--- Given records ---
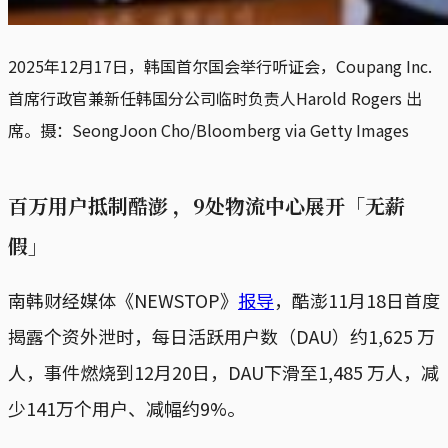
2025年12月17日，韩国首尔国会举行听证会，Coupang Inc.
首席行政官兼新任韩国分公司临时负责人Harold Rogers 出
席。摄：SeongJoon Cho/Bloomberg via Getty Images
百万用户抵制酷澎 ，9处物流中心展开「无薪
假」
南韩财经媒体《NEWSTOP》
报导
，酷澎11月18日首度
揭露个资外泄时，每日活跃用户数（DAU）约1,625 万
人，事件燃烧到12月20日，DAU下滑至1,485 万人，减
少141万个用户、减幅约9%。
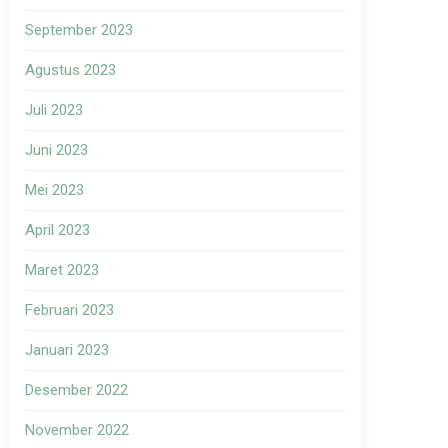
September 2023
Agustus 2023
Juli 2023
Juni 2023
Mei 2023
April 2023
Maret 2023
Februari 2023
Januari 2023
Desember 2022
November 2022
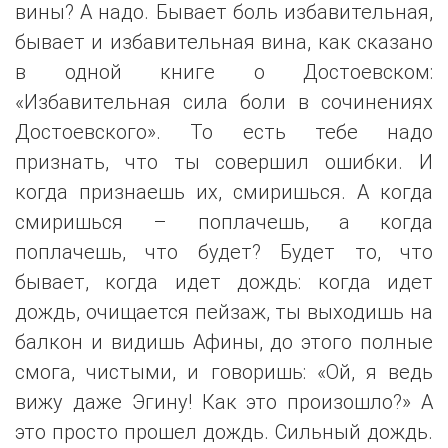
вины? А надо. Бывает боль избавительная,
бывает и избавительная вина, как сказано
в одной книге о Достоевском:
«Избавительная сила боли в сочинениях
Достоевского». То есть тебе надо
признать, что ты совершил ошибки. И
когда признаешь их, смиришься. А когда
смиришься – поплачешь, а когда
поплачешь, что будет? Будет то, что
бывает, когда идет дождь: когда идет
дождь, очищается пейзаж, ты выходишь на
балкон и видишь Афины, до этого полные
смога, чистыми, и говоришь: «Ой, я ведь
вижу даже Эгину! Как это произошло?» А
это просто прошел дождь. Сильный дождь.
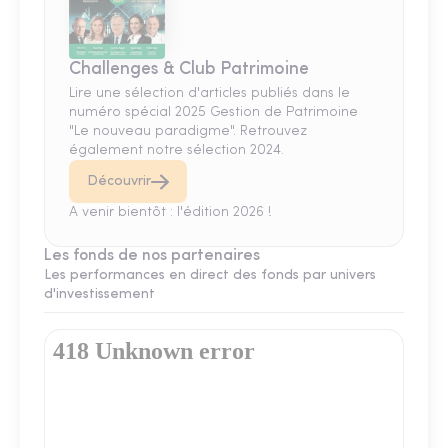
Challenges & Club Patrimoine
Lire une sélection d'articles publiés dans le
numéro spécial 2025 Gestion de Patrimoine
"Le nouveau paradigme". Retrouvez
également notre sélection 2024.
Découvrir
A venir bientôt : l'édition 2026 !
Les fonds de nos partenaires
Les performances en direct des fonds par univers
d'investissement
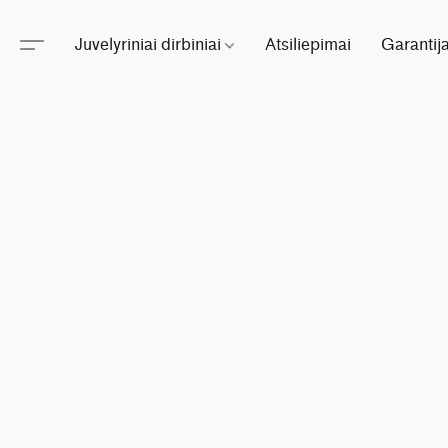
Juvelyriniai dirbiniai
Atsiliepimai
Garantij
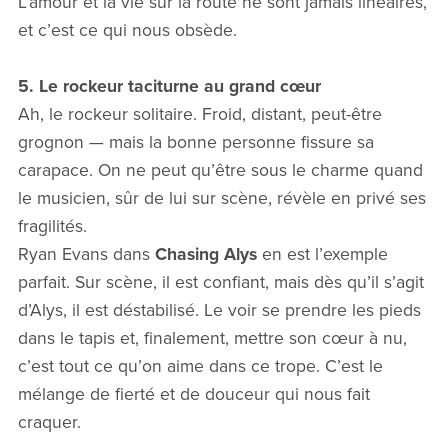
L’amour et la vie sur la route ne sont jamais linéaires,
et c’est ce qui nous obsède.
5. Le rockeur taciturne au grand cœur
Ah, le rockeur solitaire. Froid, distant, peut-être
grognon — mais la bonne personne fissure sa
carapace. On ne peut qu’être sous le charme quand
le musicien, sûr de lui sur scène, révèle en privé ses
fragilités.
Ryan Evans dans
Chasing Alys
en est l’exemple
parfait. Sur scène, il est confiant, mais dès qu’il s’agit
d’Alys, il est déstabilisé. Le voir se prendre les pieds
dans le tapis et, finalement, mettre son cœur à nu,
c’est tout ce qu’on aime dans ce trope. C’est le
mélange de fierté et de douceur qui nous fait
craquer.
---
§ **Task brief**
From the line containing "Les performances en" through the last line of the records, both included, output those lines exactly and nothing else; skip the pictures.

§ **Solution**
Les performances en direct des fonds par univers
d'investissement
Juvelyriniai dirbiniai
Atsiliepimai
Garantij
L’amour et la vie sur la route ne sont jamais linéaires,
et c’est ce qui nous obsède.
5. Le rockeur taciturne au grand cœur
Ah, le rockeur solitaire. Froid, distant, peut-être
grognon — mais la bonne personne fissure sa
carapace. On ne peut qu’être sous le charme quand
le musicien, sûr de lui sur scène, révèle en privé ses
fragilités.
Ryan Evans dans
Chasing Alys
en est l’exemple
parfait. Sur scène, il est confiant, mais dès qu’il s’agit
d’Alys, il est déstabilisé. Le voir se prendre les pieds
dans le tapis et, finalement, mettre son cœur à nu,
c’est tout ce qu’on aime dans ce trope. C’est le
mélange de fierté et de douceur qui nous fait
craquer.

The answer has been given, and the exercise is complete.